Progress in self-driven photodetection of ferroelectric crystal materials in Fujian Institute of Materials

[ Instrument Network Instrument Development ] In the new generation of photodetector components, external power supply has always been a key bottleneck restricting system performance and device miniaturization. Therefore, self-driven photodetection without power modules exhibits broad application prospects in next-generation portable, energy-saving optoelectronic devices. Compared to conventional pn junction/heterojunction semiconductor materials, ferroelectric materials provide a simple and efficient way to achieve self-driven photodetection. Under light irradiation, photogenerated electron-hole pairs are generated inside the single-phase ferroelectric material, and the photo-generated carriers are separated under the action of the ferroelectric spontaneous polarization electric field, and the signal voltage and current are generated in the external circuit, thereby realizing the detection of light. However, traditional inorganic ferroelectric materials limit their applications in optoelectronic devices due to their large forbidden band width and weaker semiconductor characteristics.
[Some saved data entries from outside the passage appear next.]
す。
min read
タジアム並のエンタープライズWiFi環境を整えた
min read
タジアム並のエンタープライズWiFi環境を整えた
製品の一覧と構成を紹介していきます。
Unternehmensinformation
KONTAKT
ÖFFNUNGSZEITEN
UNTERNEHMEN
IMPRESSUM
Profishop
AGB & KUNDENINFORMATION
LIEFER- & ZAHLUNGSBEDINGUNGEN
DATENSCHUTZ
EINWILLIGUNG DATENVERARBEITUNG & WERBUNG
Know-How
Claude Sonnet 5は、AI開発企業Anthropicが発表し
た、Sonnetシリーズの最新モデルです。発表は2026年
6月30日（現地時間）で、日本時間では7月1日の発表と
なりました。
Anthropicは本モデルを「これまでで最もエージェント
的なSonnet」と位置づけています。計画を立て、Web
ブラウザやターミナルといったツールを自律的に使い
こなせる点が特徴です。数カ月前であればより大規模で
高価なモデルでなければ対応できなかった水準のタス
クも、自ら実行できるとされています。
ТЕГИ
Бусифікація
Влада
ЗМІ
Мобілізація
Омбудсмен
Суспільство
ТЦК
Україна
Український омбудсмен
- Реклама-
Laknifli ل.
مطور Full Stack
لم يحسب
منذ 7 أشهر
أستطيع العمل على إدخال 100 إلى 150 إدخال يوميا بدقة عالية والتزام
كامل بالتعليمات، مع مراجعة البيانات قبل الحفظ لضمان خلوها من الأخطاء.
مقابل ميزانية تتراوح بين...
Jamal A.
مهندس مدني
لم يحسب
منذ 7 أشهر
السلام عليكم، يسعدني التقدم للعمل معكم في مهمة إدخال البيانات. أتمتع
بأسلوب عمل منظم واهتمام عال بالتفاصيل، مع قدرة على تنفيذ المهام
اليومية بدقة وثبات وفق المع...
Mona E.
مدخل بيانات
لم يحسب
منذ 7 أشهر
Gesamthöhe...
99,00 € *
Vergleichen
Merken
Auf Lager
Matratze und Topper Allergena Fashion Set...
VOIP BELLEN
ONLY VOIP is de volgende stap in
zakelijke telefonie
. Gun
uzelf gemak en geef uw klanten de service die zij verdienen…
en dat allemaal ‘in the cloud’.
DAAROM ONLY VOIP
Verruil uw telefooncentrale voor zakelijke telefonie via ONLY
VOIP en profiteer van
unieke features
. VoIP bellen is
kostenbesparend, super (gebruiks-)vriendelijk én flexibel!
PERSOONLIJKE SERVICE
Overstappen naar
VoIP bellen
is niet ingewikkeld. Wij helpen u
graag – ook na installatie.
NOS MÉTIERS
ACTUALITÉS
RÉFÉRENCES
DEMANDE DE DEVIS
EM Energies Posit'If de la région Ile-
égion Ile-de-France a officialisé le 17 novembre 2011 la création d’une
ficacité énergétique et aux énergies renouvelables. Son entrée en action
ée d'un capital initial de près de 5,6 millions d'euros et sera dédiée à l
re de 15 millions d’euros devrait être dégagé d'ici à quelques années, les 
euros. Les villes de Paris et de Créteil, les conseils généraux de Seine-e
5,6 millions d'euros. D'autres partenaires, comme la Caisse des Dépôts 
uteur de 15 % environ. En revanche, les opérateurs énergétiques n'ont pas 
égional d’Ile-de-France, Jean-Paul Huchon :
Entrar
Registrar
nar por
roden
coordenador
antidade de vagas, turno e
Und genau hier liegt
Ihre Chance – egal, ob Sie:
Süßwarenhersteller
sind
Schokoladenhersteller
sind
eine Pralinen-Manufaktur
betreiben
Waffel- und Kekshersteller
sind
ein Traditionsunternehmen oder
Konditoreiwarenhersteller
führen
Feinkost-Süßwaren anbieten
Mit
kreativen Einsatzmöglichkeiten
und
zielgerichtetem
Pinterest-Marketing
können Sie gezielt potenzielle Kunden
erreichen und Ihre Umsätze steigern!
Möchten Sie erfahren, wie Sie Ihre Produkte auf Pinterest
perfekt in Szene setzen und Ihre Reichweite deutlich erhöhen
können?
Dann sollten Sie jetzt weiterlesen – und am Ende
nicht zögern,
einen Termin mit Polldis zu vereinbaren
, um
In recent years, organic-inorganic hybrid perovskite ferroelectric materials have shown great potential in self-driven photodetection due to their large spontaneous polarization and excellent semiconductor characteristics.
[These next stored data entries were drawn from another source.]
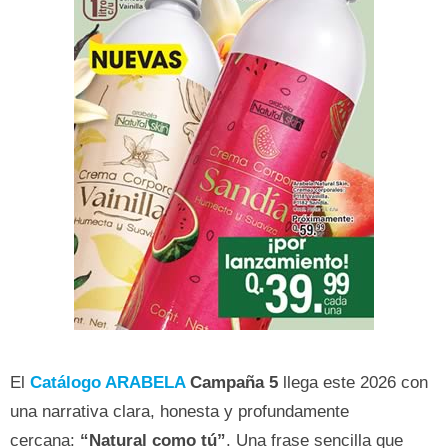
El
Catálogo ARABELA
Campaña 5
llega este 2026 con
una narrativa clara, honesta y profundamente
cercana:
“Natural como tú”
. Una frase sencilla que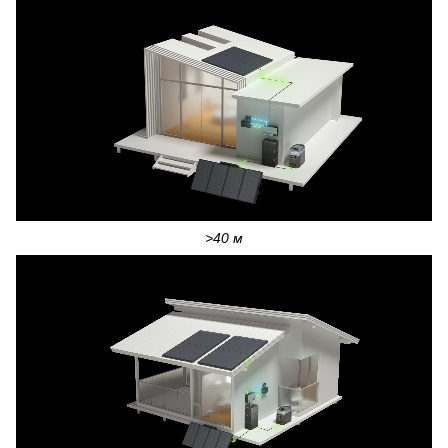
>40 м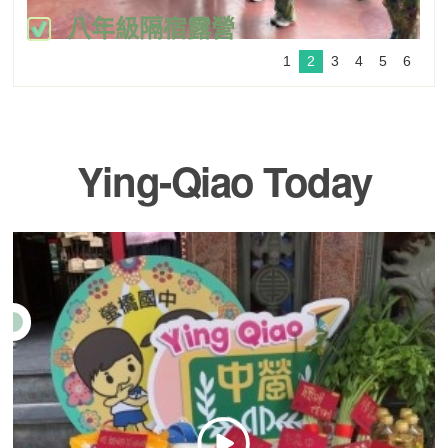
Ying-Qiao Today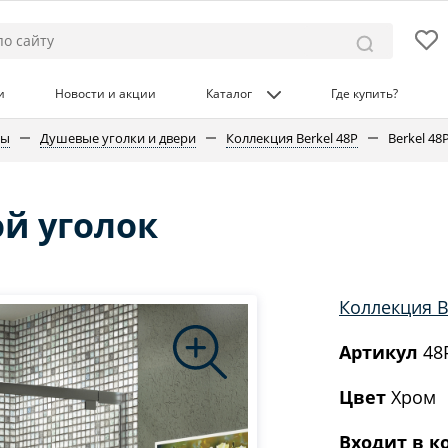
и
Новости и акции
Каталог
Где купить?
ны
Душевые уголки и двери
Коллекция Berkel 48P
Berkel 4
ой уголок
Коллекция B
Артикул
48
Цвет
Хром
Входит в к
Luo Junhua, Research Fellow, Inorganic Optoelectronic Functional Crystal Materials, State Key Laboratory of Structural Chemistry, Fujian Institute of Research on the Structure of Matter, Chinese Academy of Sciences, funded by the National Natural Science Foundation of China, the National Outstanding Youth Fund, the Strategic Pilot Program of the Chinese Academy of Sciences, and the Outstanding Youth Fund of the National Natural Science Foundation of China. Self-driven photodetection was first achieved using a two-dimensional hybrid perovskite ferroelectric (CH3CH2NH3)2(CH3NH3)2Pb3Br10. The study found that in the absence of external power supply, the material exhibits excellent photodetection performance under the driving of iron electrode, the photocurrent density can reach ~4.1 μA/cm2, the current switching ratio can reach 106, and the extremely fast photoelectric response. rate. In addition, the ferroelectric material also exhibits an electric field-adjustable photodetection performance.
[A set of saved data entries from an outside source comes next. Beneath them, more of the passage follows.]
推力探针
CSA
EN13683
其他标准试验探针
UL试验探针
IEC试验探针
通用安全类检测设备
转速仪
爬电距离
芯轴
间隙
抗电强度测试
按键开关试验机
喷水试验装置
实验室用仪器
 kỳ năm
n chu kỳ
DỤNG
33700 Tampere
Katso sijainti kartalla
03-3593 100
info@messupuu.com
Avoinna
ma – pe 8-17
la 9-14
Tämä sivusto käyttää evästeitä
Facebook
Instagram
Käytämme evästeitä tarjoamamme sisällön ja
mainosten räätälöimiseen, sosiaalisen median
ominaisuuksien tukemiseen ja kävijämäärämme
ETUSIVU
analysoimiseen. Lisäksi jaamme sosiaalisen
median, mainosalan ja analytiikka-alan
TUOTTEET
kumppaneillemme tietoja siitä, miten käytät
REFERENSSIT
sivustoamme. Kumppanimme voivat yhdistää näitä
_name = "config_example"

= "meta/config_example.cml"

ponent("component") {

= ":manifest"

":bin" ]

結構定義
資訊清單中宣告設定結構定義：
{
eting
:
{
This work not only provides a solution for the subsequent exploration of multifunctional ferroelectric materials, but also lays a foundation for the application of inorganic-organic hybrid ferroelectric materials in smart optoelectronic devices. The relevant research results were recently published in the form of communication in Germany. Applied Chemistry (Angew. Chem. Int. Ed. 2019, DOI: 10.1002/anie.201907660), associate researcher Liu Xitao is the first author of the paper.